*** Opening of Task inputs ***

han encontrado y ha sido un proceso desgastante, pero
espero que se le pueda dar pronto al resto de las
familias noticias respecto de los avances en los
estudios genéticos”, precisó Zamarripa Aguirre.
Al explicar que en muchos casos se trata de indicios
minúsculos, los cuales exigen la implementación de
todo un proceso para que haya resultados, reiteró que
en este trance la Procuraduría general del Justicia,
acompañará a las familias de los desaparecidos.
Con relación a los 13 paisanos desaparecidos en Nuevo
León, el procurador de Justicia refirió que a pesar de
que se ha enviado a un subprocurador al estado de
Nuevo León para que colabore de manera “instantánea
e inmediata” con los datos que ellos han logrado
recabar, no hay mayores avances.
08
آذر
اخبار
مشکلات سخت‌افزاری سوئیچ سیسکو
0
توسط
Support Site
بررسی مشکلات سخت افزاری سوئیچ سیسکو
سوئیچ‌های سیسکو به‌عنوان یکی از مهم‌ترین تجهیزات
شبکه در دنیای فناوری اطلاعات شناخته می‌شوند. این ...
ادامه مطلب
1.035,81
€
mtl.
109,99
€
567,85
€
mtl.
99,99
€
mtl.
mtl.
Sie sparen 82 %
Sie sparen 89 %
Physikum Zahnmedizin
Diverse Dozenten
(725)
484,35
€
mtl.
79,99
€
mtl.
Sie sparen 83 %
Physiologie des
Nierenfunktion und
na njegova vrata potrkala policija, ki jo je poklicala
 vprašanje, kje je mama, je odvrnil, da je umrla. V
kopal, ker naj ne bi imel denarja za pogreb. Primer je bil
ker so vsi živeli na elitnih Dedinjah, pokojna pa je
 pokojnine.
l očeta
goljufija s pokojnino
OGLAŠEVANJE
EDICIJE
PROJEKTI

*** Close of Task inputs ***

Directions.
Among the entries above, how many lines include the word "León"? Give the number with no comment.

Result for this task.
2